6. Web Scraping#

1. Web Scraping - Overview#

What is Web Scraping?#

  • Programmatically extracting data from websites
  • Automates what a human would do manually in a browser
  • Used for: price monitoring, research data collection, news aggregation, lead generation

General Workflow:#

1. Send HTTP request to URL
         ↓
2. Receive HTML response
         ↓
3. Parse HTML to find data
         ↓
4. Extract specific elements
         ↓
5. Clean and store data

Tools Available:#

ToolPurposeBest For
requestsFetch HTML pagesSimple static pages
BeautifulSoupParse HTML/XMLExtracting data from HTML
ScrapyFull scraping frameworkLarge-scale scraping
SeleniumBrowser automationDynamic/JavaScript pages
PlaywrightModern browser automationModern JS-heavy pages
httpxAsync HTTP requestsConcurrent scraping

2. Ethical Scraping - robots.txt#

What is robots.txt?#

  • Text file at root of website: https://example.com/robots.txt
  • Tells web crawlers which paths are allowed or disallowed
  • Standard convention - not technically enforced but legally/ethically important

Reading robots.txt:#

# Example robots.txt
User-agent: *              # applies to all bots
Disallow: /admin/          # don't scrape /admin/
Disallow: /private/        # don't scrape /private/
Allow: /public/            # explicitly allow /public/
Crawl-delay: 2             # wait 2 seconds between requests ✅

User-agent: Googlebot      # specific rule for Google
Allow: /                   # Googlebot can access everything

User-agent: BadBot         # block specific bot
Disallow: /                # disallow everything

Checking robots.txt in Python:#

from urllib.robotparser import RobotFileParser

def can_scrape(url, user_agent='*'):
    """Check if URL can be scraped according to robots.txt"""
    # Parse robots.txt
    rp = RobotFileParser()
    
    # Get base URL
    from urllib.parse import urlparse
    parsed = urlparse(url)
    robots_url = f"{parsed.scheme}://{parsed.netloc}/robots.txt"
    
    rp.set_url(robots_url)
    rp.read()
    
    # Check if allowed
    allowed = rp.can_fetch(user_agent, url)
    crawl_delay = rp.crawl_delay(user_agent)
    
    return allowed, crawl_delay

# Usage
url = 'https://example.com/products'
allowed, delay = can_scrape(url)

if allowed:
    response = requests.get(url)
    # process...
    if delay:
        time.sleep(delay)  # ✅ respect crawl-delay
else:
    print(f"Scraping {url} is not allowed by robots.txt")

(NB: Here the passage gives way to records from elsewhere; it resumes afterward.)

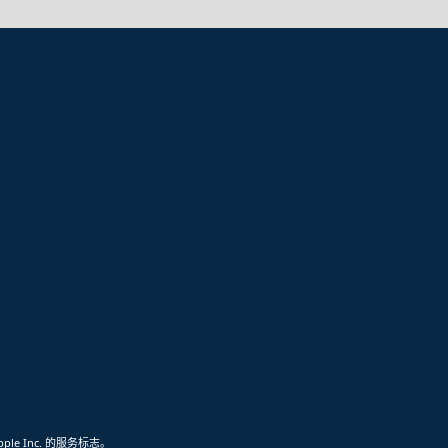
pple Inc. 的服务标志。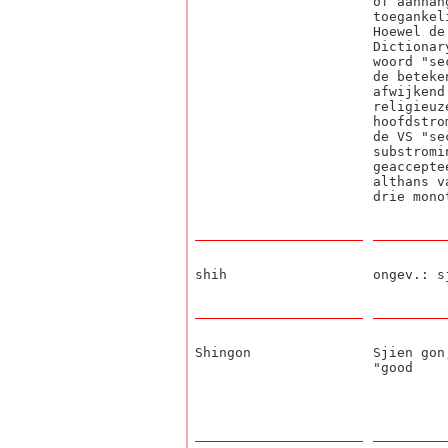
of aanhan
toegankel
Hoewel de
Dictionar
woord "se
de beteke
afwijkend
religieuz
hoofdstro
de VS "se
substromi
geaccepte
althans v
drie mono
shih
ongev.: s
Shingon
Sjien gon
"good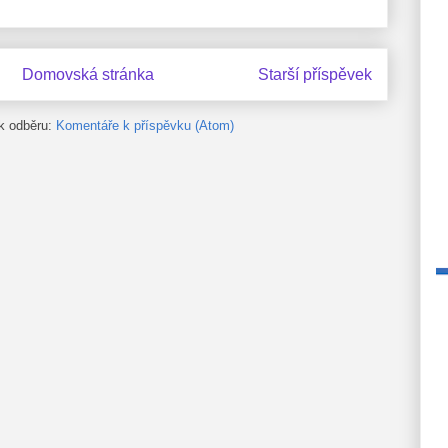
Domovská stránka
Starší příspěvek
 k odběru:
Komentáře k příspěvku (Atom)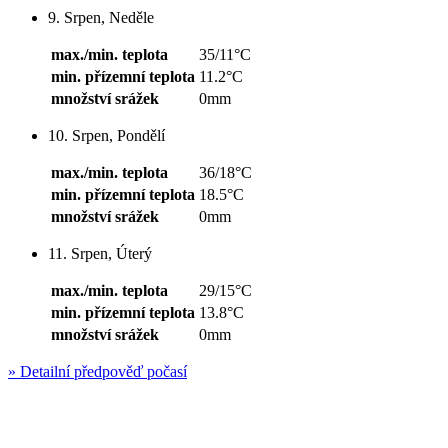
9. Srpen, Neděle
max./min. teplota
35/11°C
min. přízemní teplota
11.2°C
množství srážek
0mm
10. Srpen, Pondělí
max./min. teplota
36/18°C
min. přízemní teplota
18.5°C
množství srážek
0mm
11. Srpen, Úterý
max./min. teplota
29/15°C
min. přízemní teplota
13.8°C
množství srážek
0mm
»
Detailní předpověď počasí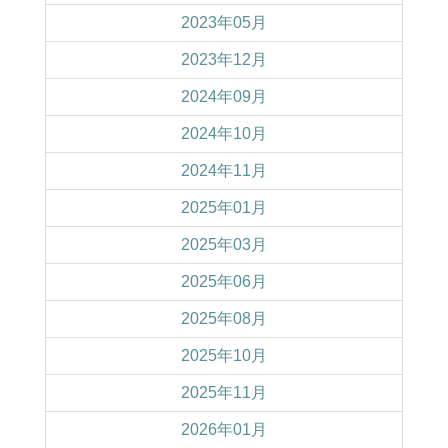
2023年05月
2023年12月
2024年09月
2024年10月
2024年11月
2025年01月
2025年03月
2025年06月
2025年08月
2025年10月
2025年11月
2026年01月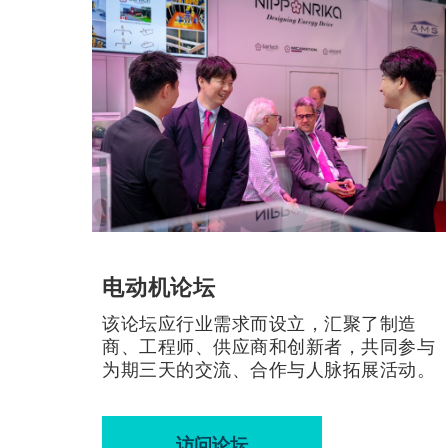
电动机论坛
们
该论坛应行业需求而设立，汇聚了制造
在为
商、工程师、供应商和创新者，共同参与
为期三天的交流、合作与人脉拓展活动。
访问论坛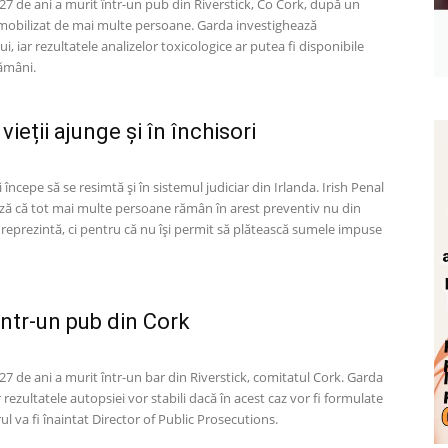
7 de ani a murit într-un pub din Riverstick, Co Cork, după un
 imobilizat de mai multe persoane. Garda investighează
, iar rezultatele analizelor toxicologice ar putea fi disponibile
ămâni.
vieții ajunge și în închisori
i începe să se resimtă și în sistemul judiciar din Irlanda. Irish Penal
ză că tot mai multe persoane rămân în arest preventiv nu din
îl reprezintă, ci pentru că nu își permit să plătească sumele impuse
ntr-un pub din Cork
7 de ani a murit într-un bar din Riverstick, comitatul Cork. Garda
 rezultatele autopsiei vor stabili dacă în acest caz vor fi formulate
ul va fi înaintat Director of Public Prosecutions.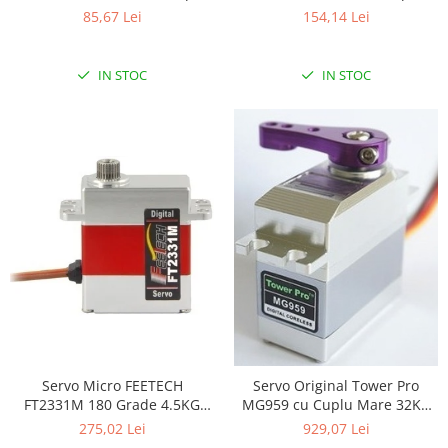
3.2KG
15KG Protectie la
85,67 Lei
154,14 Lei
Suprasarcina
IN STOC
IN STOC
Servo Micro FEETECH
Servo Original Tower Pro
FT2331M 180 Grade 4.5KG
MG959 cu Cuplu Mare 32KG
Carcasa din Aluminiu
pentru Aplicatii Fixed Wing
275,02 Lei
929,07 Lei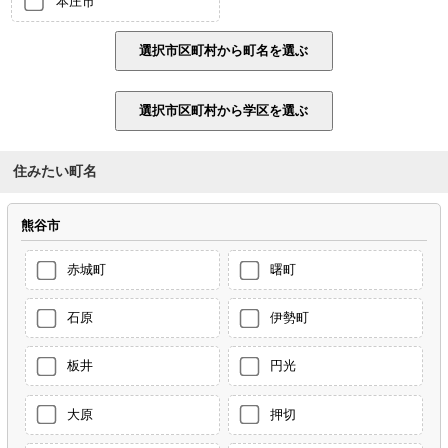
本庄市
住みたい町名
熊谷市
赤城町
曙町
石原
伊勢町
板井
円光
大原
押切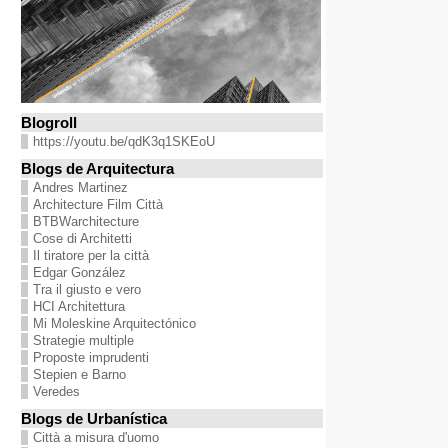
Blogroll
https://youtu.be/qdK3q1SKEoU
Blogs de Arquitectura
Andres Martinez
Architecture Film Città
BTBWarchitecture
Cose di Architetti
Il tiratore per la città
Edgar González
Tra il giusto e vero
HCI Architettura
Mi Moleskine Arquitectónico
Strategie multiple
Proposte imprudenti
Stepien e Barno
Veredes
Blogs de Urbanística
Città a misura d'uomo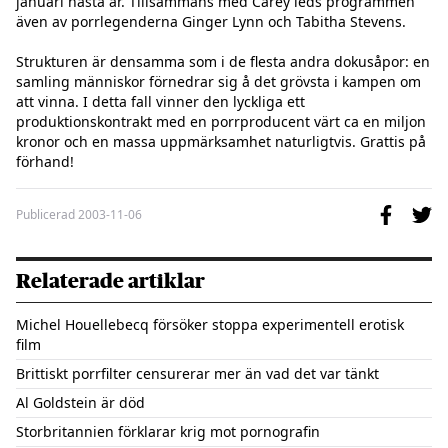
januari nästa år. Tillsammans med Carey leds programmen 
även av porrlegenderna Ginger Lynn och Tabitha Stevens. 

Strukturen är densamma som i de flesta andra dokusåpor: en 
samling människor förnedrar sig å det grövsta i kampen om 
att vinna. I detta fall vinner den lyckliga ett 
produktionskontrakt med en porrproducent värt ca en miljon 
kronor och en massa uppmärksamhet naturligtvis. Grattis på 
förhand!
Publicerad
2003-11-06
Relaterade artiklar
Michel Houellebecq försöker stoppa experimentell erotisk
film
Brittiskt porrfilter censurerar mer än vad det var tänkt
Al Goldstein är död
Storbritannien förklarar krig mot pornografin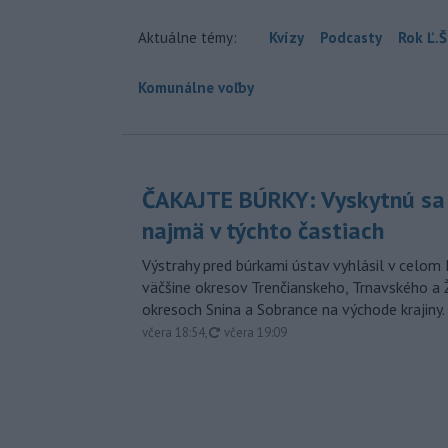
Aktuálne témy:
Kvízy
Podcasty
Rok Ľ.Š
Komunálne voľby
ČAKAJTE BÚRKY: Vyskytnú sa 
najmä v týchto častiach
Výstrahy pred búrkami ústav vyhlásil v celom 
väčšine okresov Trenčianskeho, Trnavského a Ž
okresoch Snina a Sobrance na východe krajiny.
aktualizované
včera 18:54
,
včera 19:09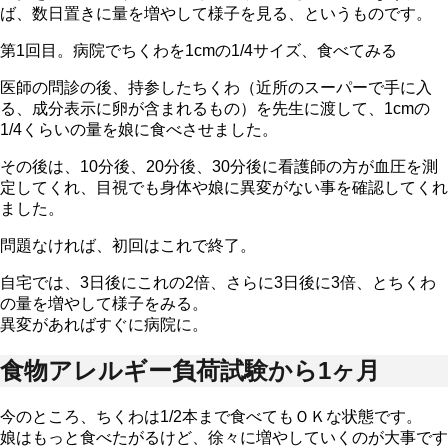
ば、数日置きに量を増やして様子を見る、というものです。
第1回目。病院でちくわを1cmの1/4サイズ、食べてみる
医師の問診の後、持参したちくわ（近所のスーパーで手に入
る、成分表示に卵が含まれるもの）を先生に渡して、1cmの
1/4くらいの量を娘に食べさせました。
その後は、10分後、20分後、30分後に看護師の方が血圧を測
定してくれ、目視でも身体や娘に異変がない事を確認してくれ
ました。
問題なければ、初回はこれで終了。
自宅では、3日後にこれの2倍、さらに3日後に3倍、とちくわ
の量を増やして様子をみる。
異変があればすぐに病院に。
食物アレルギー負荷試験から1ヶ月
今のところ、ちくわは1/2本まで食べてもＯＫな状態です。
娘はもっと食べたがるけど、徐々に増やしていくのが大事です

Ethical Scraping Checklist:#

✅ Parse robots.txt before scraping
✅ Follow disallowed paths
✅ Implement crawl-delay between requests
✅ Identify your bot in User-Agent header
✅ Don't overload servers
✅ Check website's Terms of Service
✅ Cache responses to avoid redundant requests
✅ Scrape during off-peak hours if large volume

❌ Ignore robots.txt even for academic purposes
❌ Treat robots.txt as optional guidance
❌ Make rapid-fire requests without delays
❌ Scrape personal/private data without consent
❌ Bypass authentication/paywalls
  • ✅ Parse robots.txt, follow disallowed paths, implement crawl-delay - exam answer
  • ❌ Ignore robots.txt if data is for academic purposes - wrong
  • ❌ Check robots.txt only once per domain - insufficient
  • ❌ Treat robots.txt as optional - unethical

3. crawl-delay Directive#

import time
import requests
from urllib.robotparser import RobotFileParser

rp = RobotFileParser()
rp.set_url('https://example.com/robots.txt')
rp.read()

# Get crawl delay
delay = rp.crawl_delay('*')    # for all bots
delay = delay if delay else 1   # default 1 second

urls_to_scrape = ['https://example.com/page1',
                  'https://example.com/page2',
                  'https://example.com/page3']

for url in urls_to_scrape:
    if rp.can_fetch('*', url):
        response = requests.get(url)
        process(response)
        time.sleep(delay)       # ✅ respect crawl-delay
    else:
        print(f"Skipping disallowed URL: {url}")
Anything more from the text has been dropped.